══ Available records ══

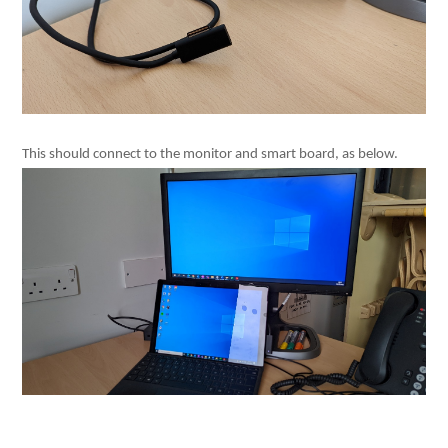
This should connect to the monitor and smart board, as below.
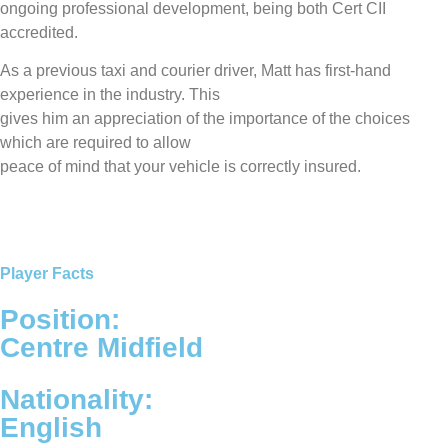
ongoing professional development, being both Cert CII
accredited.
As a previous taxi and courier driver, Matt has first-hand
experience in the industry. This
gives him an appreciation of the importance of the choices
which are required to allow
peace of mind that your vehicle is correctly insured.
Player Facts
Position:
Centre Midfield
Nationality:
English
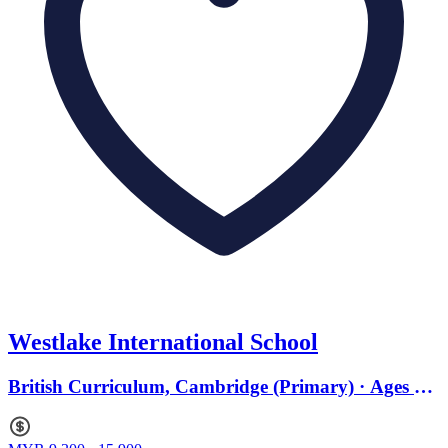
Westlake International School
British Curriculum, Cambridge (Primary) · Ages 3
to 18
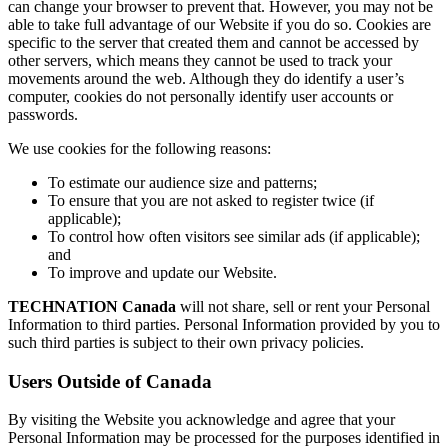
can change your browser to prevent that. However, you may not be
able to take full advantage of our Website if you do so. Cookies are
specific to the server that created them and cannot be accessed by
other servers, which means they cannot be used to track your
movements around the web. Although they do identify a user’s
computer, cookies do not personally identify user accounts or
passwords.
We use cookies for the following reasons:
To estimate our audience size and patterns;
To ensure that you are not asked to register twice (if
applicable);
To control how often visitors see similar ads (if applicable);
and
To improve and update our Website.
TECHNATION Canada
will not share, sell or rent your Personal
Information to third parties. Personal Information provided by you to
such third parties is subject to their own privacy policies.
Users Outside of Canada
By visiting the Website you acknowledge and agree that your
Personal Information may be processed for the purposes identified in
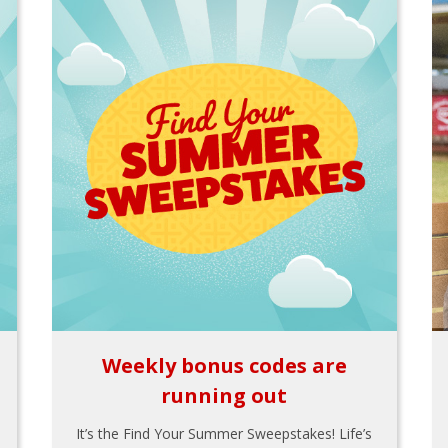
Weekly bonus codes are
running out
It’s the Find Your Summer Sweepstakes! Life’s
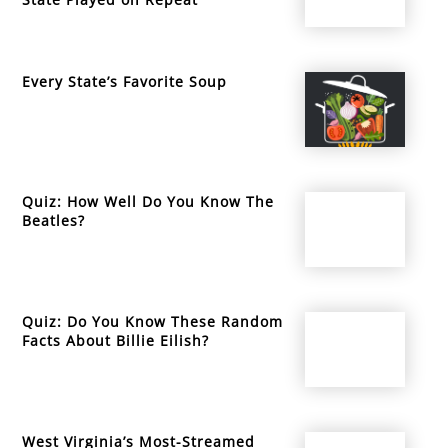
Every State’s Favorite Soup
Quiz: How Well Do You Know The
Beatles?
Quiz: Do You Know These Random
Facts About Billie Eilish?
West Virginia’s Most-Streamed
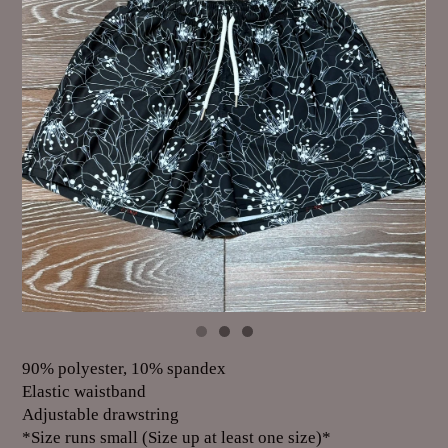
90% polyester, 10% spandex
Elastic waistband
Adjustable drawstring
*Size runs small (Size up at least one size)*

═══

Task description: Pictures are to be excluded; the records themselves are to be reproduced exactly.

Written response:
This should connect to the monitor and smart board, as below.
ongoing professional development, being both Cert CII
accredited.
As a previous taxi and courier driver, Matt has first-hand
experience in the industry. This
gives him an appreciation of the importance of the choices
which are required to allow
peace of mind that your vehicle is correctly insured.
Player Facts
Position:
Centre Midfield
Nationality:
English
Westlake International School
British Curriculum, Cambridge (Primary) · Ages 3
to 18
can change your browser to prevent that. However, you may not be
able to take full advantage of our Website if you do so. Cookies are
specific to the server that created them and cannot be accessed by
other servers, which means they cannot be used to track your
movements around the web. Although they do identify a user’s
computer, cookies do not personally identify user accounts or
passwords.
We use cookies for the following reasons:
To estimate our audience size and patterns;
To ensure that you are not asked to register twice (if
applicable);
To control how often visitors see similar ads (if applicable);
and
To improve and update our Website.
TECHNATION Canada
will not share, sell or rent your Personal
Information to third parties. Personal Information provided by you to
such third parties is subject to their own privacy policies.
Users Outside of Canada
By visiting the Website you acknowledge and agree that your
Personal Information may be processed for the purposes identified in
Weekly bonus codes are
running out
It’s the Find Your Summer Sweepstakes! Life’s
Every State’s Favorite Soup
Quiz: How Well Do You Know The
Beatles?
Quiz: Do You Know These Random
Facts About Billie Eilish?
West Virginia’s Most-Streamed
90% polyester, 10% spandex
Elastic waistband
Adjustable drawstring
*Size runs small (Size up at least one size)*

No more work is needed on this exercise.